**What you need to do:**
Can you write out every line from the start of the records below through the line containing "podemos encontrar: bayas de enebro, semillas", leaving out any pictures?

**Data in this exercise:**
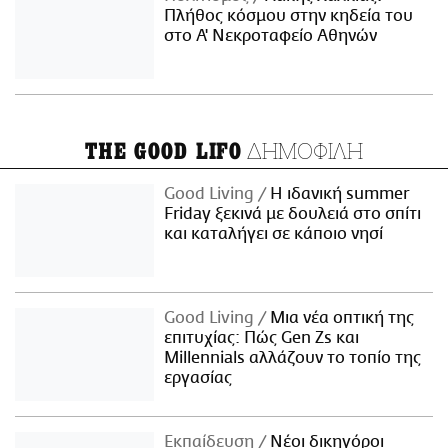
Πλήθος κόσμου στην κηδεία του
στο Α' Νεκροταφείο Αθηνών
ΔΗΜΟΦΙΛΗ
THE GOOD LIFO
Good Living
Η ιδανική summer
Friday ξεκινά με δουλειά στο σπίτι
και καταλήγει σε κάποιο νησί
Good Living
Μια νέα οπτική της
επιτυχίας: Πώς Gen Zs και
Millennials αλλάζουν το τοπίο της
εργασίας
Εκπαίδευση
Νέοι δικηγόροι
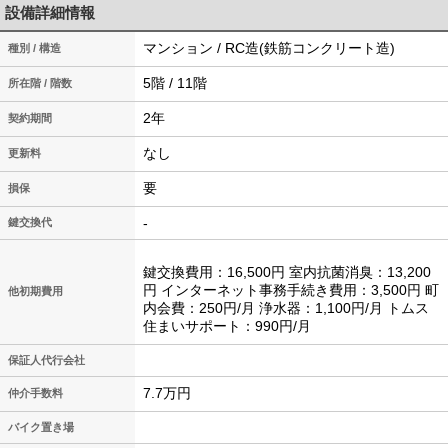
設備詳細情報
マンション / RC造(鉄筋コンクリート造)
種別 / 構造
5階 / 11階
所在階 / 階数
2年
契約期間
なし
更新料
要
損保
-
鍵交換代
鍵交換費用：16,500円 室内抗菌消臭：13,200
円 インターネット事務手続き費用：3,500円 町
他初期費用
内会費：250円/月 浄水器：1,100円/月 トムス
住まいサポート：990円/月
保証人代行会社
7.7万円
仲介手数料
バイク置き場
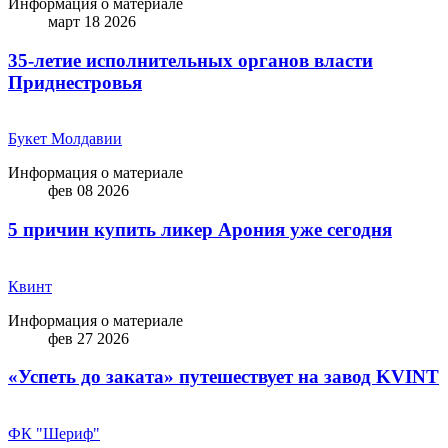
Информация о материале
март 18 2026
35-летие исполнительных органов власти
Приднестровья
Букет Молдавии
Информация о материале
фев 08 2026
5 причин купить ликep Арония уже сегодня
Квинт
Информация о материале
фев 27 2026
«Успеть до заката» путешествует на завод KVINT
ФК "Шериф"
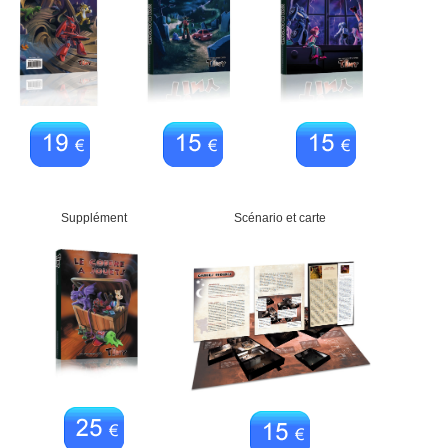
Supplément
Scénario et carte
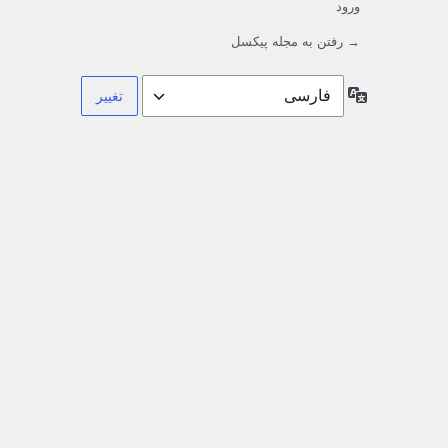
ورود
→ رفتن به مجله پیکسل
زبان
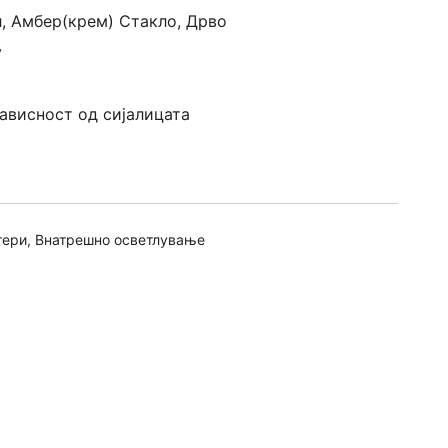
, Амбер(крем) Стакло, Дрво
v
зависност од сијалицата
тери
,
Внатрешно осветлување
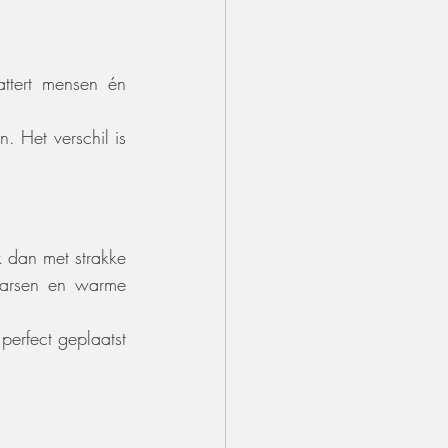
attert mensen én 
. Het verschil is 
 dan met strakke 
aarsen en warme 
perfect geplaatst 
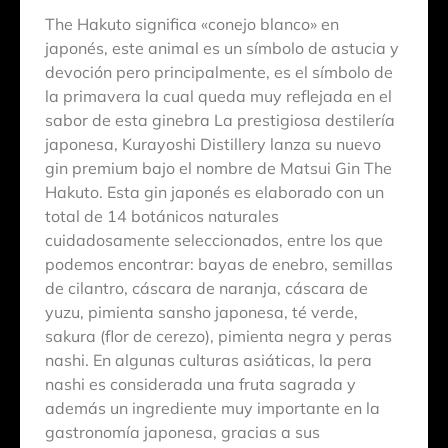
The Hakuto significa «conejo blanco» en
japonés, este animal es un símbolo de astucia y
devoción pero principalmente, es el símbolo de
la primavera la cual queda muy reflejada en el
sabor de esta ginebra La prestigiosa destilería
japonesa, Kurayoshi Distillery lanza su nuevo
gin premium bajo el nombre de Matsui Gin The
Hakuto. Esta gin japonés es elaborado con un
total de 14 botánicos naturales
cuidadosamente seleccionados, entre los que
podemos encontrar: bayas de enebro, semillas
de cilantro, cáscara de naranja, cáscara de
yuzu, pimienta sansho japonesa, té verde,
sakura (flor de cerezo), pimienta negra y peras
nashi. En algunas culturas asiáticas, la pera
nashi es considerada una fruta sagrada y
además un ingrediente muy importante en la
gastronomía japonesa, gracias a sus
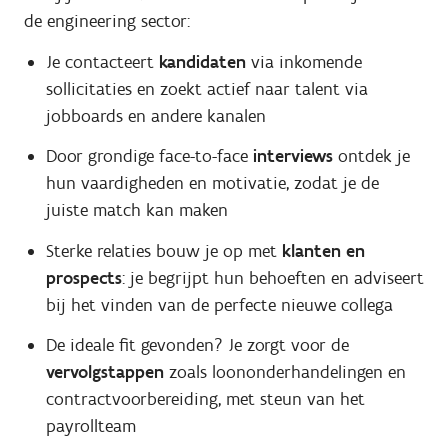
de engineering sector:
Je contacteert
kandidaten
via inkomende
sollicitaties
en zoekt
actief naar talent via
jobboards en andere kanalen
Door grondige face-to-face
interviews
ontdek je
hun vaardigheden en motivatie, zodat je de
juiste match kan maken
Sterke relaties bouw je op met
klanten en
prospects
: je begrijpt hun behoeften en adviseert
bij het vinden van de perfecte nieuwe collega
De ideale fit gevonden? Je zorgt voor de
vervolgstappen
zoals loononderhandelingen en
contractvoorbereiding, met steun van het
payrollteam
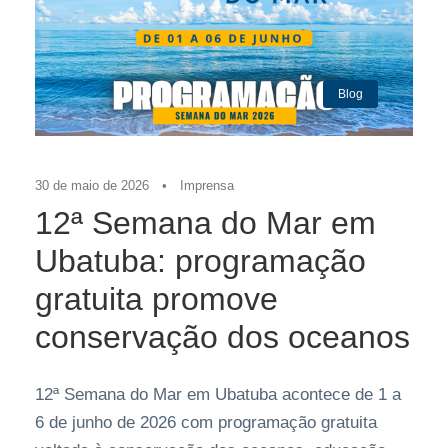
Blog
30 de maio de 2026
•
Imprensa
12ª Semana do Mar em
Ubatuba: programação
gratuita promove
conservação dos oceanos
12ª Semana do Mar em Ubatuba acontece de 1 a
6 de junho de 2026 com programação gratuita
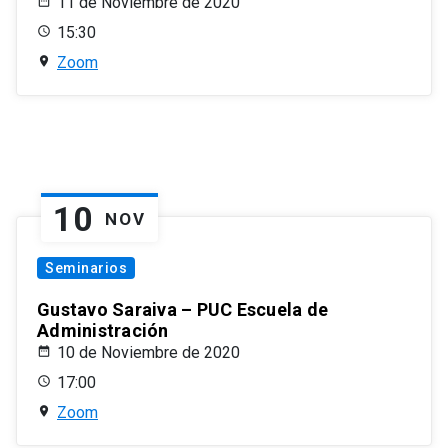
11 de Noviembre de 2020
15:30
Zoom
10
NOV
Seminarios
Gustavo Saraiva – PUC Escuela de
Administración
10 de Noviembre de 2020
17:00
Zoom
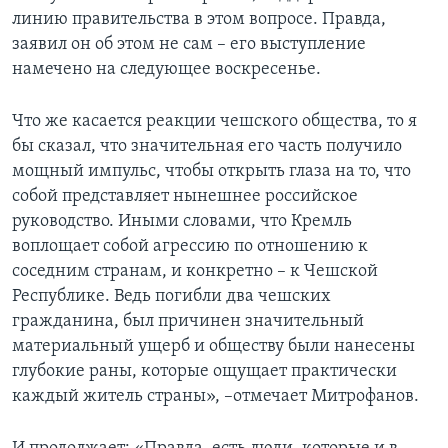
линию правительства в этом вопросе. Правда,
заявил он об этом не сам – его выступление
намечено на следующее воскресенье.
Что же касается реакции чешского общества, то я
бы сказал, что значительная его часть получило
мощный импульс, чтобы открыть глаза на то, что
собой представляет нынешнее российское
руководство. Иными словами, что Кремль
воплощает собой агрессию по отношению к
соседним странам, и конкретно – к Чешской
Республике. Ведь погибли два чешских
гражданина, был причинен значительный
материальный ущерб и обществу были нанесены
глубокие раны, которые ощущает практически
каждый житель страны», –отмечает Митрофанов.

**Answer to this problem:**
Πλήθος κόσμου στην κηδεία του
στο Α' Νεκροταφείο Αθηνών
ΔΗΜΟΦΙΛΗ
THE GOOD LIFO
Good Living
Η ιδανική summer
Friday ξεκινά με δουλειά στο σπίτι
και καταλήγει σε κάποιο νησί
Good Living
Μια νέα οπτική της
επιτυχίας: Πώς Gen Zs και
Millennials αλλάζουν το τοπίο της
εργασίας
Εκπαίδευση
Νέοι δικηγόροι
設備詳細情報
マンション / RC造(鉄筋コンクリート造)
種別 / 構造
5階 / 11階
所在階 / 階数
2年
契約期間
なし
更新料
要
損保
-
鍵交換代
鍵交換費用：16,500円 室内抗菌消臭：13,200
円 インターネット事務手続き費用：3,500円 町
他初期費用
内会費：250円/月 浄水器：1,100円/月 トムス
住まいサポート：990円/月
保証人代行会社
7.7万円
仲介手数料
バイク置き場
Информация о материале
март 18 2026
35-летие исполнительных органов власти
Приднестровья
Букет Молдавии
Информация о материале
фев 08 2026
5 причин купить ликep Арония уже сегодня
Квинт
Информация о материале
фев 27 2026
«Успеть до заката» путешествует на завод KVINT
ФК "Шериф"
Supplément
Scénario et carte
ورود
→ رفتن به مجله پیکسل
زبان
, Амбер(крем) Стакло, Дрво
v
зависност од сијалицата
тери
,
Внатрешно осветлување
attert mensen én 
. Het verschil is 
 dan met strakke 
aarsen en warme 
perfect geplaatst 
The Hakuto significa «conejo blanco» en
japonés, este animal es un símbolo de astucia y
devoción pero principalmente, es el símbolo de
la primavera la cual queda muy reflejada en el
sabor de esta ginebra La prestigiosa destilería
japonesa, Kurayoshi Distillery lanza su nuevo
gin premium bajo el nombre de Matsui Gin The
Hakuto. Esta gin japonés es elaborado con un
total de 14 botánicos naturales
cuidadosamente seleccionados, entre los que
podemos encontrar: bayas de enebro, semillas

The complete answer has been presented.